(Dataset entries)
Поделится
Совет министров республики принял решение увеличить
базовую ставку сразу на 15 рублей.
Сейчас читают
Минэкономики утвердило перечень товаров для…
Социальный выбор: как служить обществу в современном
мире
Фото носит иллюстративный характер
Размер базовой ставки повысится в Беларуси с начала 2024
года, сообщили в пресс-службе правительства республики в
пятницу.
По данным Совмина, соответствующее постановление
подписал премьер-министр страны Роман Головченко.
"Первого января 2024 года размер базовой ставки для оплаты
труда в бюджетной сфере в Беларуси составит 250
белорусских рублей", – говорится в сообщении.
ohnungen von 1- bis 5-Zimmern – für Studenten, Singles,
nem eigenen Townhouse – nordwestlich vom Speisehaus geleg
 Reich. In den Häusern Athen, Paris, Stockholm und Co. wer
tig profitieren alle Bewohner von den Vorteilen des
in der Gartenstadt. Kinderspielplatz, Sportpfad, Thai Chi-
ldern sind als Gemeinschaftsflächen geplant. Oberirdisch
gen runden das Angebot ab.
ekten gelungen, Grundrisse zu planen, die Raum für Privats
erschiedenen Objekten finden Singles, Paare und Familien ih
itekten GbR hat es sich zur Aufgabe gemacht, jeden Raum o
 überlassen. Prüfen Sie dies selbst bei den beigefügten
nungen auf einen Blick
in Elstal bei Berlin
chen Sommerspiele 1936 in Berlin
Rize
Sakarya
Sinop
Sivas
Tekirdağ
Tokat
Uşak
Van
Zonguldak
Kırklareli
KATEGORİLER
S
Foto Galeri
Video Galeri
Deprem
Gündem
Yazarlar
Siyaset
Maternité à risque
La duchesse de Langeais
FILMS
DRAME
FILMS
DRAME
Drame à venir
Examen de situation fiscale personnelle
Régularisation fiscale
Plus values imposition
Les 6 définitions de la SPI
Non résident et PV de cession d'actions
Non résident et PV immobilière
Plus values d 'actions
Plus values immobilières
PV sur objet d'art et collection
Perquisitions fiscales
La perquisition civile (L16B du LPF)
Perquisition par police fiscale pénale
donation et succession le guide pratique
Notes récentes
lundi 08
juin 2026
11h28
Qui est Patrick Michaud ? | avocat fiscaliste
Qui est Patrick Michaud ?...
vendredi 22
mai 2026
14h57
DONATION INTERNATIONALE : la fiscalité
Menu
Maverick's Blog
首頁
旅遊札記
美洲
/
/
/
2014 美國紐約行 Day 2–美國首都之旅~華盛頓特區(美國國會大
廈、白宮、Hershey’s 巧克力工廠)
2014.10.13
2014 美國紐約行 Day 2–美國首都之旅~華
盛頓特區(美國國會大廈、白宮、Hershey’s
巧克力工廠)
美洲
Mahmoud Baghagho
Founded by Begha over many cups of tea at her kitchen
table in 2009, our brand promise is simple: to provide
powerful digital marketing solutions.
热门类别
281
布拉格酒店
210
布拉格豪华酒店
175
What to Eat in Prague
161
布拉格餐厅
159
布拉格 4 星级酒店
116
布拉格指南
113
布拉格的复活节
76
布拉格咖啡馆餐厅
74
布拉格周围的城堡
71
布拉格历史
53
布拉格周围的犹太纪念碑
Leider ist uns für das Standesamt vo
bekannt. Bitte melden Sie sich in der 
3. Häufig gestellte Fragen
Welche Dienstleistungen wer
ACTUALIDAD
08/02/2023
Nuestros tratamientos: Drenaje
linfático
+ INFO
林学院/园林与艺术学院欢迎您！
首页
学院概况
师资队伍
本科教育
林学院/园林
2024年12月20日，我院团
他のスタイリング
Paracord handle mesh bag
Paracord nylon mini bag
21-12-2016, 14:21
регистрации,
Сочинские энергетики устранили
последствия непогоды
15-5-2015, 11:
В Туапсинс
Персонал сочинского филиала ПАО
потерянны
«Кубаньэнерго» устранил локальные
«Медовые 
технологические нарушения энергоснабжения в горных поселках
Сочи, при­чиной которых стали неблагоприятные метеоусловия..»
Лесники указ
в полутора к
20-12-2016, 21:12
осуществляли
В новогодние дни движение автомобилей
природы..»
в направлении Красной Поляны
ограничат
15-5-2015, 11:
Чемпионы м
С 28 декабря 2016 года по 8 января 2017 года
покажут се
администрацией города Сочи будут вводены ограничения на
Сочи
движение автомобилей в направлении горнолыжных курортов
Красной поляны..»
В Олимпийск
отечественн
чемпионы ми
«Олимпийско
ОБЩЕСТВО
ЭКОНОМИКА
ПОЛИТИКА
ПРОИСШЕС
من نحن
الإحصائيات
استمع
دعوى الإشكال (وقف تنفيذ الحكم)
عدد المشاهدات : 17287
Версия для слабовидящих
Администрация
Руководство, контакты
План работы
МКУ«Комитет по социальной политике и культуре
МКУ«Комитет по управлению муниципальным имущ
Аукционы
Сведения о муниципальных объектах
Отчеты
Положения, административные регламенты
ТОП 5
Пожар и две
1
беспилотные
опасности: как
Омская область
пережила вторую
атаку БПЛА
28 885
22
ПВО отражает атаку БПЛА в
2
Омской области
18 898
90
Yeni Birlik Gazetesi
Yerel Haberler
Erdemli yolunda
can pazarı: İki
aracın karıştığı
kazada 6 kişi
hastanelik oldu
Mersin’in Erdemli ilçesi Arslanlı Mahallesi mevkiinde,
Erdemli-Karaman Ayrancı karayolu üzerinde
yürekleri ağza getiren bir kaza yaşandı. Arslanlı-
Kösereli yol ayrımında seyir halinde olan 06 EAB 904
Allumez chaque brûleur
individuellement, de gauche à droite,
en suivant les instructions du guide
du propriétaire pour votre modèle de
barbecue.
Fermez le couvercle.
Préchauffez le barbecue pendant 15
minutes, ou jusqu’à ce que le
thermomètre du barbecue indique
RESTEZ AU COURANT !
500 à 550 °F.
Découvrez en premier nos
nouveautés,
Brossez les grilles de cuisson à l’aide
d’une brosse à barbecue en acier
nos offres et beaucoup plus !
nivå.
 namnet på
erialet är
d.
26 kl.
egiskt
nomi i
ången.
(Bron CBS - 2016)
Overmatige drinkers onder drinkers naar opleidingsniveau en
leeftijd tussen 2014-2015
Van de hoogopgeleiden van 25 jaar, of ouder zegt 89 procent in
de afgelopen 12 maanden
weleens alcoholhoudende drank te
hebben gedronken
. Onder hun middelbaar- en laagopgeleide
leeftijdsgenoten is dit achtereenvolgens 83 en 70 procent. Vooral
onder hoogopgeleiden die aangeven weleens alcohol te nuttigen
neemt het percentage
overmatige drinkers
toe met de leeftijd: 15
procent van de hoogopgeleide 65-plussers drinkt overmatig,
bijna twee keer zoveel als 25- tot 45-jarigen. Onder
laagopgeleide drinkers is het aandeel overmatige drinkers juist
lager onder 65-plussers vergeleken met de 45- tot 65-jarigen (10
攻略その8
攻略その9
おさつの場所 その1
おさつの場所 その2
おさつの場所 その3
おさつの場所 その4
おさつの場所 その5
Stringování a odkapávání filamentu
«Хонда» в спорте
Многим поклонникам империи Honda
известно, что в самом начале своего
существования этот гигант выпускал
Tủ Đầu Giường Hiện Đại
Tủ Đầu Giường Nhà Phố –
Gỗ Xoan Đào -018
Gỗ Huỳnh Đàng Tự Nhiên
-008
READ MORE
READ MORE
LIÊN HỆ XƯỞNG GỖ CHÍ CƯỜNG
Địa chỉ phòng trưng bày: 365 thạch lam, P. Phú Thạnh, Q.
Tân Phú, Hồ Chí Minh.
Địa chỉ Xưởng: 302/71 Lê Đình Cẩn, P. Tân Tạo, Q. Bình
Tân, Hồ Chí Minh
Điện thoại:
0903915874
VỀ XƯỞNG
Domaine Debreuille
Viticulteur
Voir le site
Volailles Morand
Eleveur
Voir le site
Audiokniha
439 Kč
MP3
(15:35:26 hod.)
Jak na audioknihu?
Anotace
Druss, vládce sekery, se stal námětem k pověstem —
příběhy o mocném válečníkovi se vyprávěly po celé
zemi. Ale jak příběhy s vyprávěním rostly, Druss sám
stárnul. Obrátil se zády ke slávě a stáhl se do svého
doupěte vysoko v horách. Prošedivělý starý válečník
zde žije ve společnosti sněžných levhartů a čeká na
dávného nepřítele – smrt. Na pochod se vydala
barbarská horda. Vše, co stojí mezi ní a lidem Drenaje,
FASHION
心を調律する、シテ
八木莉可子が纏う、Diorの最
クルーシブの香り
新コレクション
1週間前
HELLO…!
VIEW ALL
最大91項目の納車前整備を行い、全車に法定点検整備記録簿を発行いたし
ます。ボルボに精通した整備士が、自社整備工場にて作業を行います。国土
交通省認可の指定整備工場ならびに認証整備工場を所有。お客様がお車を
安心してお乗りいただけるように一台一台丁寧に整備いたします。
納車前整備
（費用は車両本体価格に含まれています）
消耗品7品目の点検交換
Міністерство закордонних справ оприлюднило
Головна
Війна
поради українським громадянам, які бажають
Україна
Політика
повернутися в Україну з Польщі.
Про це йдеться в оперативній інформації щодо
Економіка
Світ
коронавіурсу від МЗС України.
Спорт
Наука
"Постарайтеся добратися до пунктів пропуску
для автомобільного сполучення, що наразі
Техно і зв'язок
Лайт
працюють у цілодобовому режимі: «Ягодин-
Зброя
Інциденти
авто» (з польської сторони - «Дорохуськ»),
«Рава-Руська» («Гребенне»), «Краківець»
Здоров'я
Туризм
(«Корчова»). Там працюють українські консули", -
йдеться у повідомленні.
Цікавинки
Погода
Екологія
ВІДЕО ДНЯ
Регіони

» **ACTIVITY**:
Go to the line with "Non résident et PV de cession d'actions" in the entries above and repeat every line from there through the line with "دعوى الإشكال (وقف تنفيذ الحكم)", exactly and with no other text.

» **THE ANSWER**:
Non résident et PV de cession d'actions
Non résident et PV immobilière
Plus values d 'actions
Plus values immobilières
PV sur objet d'art et collection
Perquisitions fiscales
La perquisition civile (L16B du LPF)
Perquisition par police fiscale pénale
donation et succession le guide pratique
Notes récentes
lundi 08
juin 2026
11h28
Qui est Patrick Michaud ? | avocat fiscaliste
Qui est Patrick Michaud ?...
vendredi 22
mai 2026
14h57
DONATION INTERNATIONALE : la fiscalité
Menu
Maverick's Blog
首頁
旅遊札記
美洲
/
/
/
2014 美國紐約行 Day 2–美國首都之旅~華盛頓特區(美國國會大
廈、白宮、Hershey’s 巧克力工廠)
2014.10.13
2014 美國紐約行 Day 2–美國首都之旅~華
盛頓特區(美國國會大廈、白宮、Hershey’s
巧克力工廠)
美洲
Mahmoud Baghagho
Founded by Begha over many cups of tea at her kitchen
table in 2009, our brand promise is simple: to provide
powerful digital marketing solutions.
热门类别
281
布拉格酒店
210
布拉格豪华酒店
175
What to Eat in Prague
161
布拉格餐厅
159
布拉格 4 星级酒店
116
布拉格指南
113
布拉格的复活节
76
布拉格咖啡馆餐厅
74
布拉格周围的城堡
71
布拉格历史
53
布拉格周围的犹太纪念碑
Leider ist uns für das Standesamt vo
bekannt. Bitte melden Sie sich in der 
3. Häufig gestellte Fragen
Welche Dienstleistungen wer
ACTUALIDAD
08/02/2023
Nuestros tratamientos: Drenaje
linfático
+ INFO
林学院/园林与艺术学院欢迎您！
首页
学院概况
师资队伍
本科教育
林学院/园林
2024年12月20日，我院团
他のスタイリング
Paracord handle mesh bag
Paracord nylon mini bag
21-12-2016, 14:21
регистрации,
Сочинские энергетики устранили
последствия непогоды
15-5-2015, 11:
В Туапсинс
Персонал сочинского филиала ПАО
потерянны
«Кубаньэнерго» устранил локальные
«Медовые 
технологические нарушения энергоснабжения в горных поселках
Сочи, при­чиной которых стали неблагоприятные метеоусловия..»
Лесники указ
в полутора к
20-12-2016, 21:12
осуществляли
В новогодние дни движение автомобилей
природы..»
в направлении Красной Поляны
ограничат
15-5-2015, 11:
Чемпионы м
С 28 декабря 2016 года по 8 января 2017 года
покажут се
администрацией города Сочи будут вводены ограничения на
Сочи
движение автомобилей в направлении горнолыжных курортов
Красной поляны..»
В Олимпийск
отечественн
чемпионы ми
«Олимпийско
ОБЩЕСТВО
ЭКОНОМИКА
ПОЛИТИКА
ПРОИСШЕС
من نحن
الإحصائيات
استمع
دعوى الإشكال (وقف تنفيذ الحكم)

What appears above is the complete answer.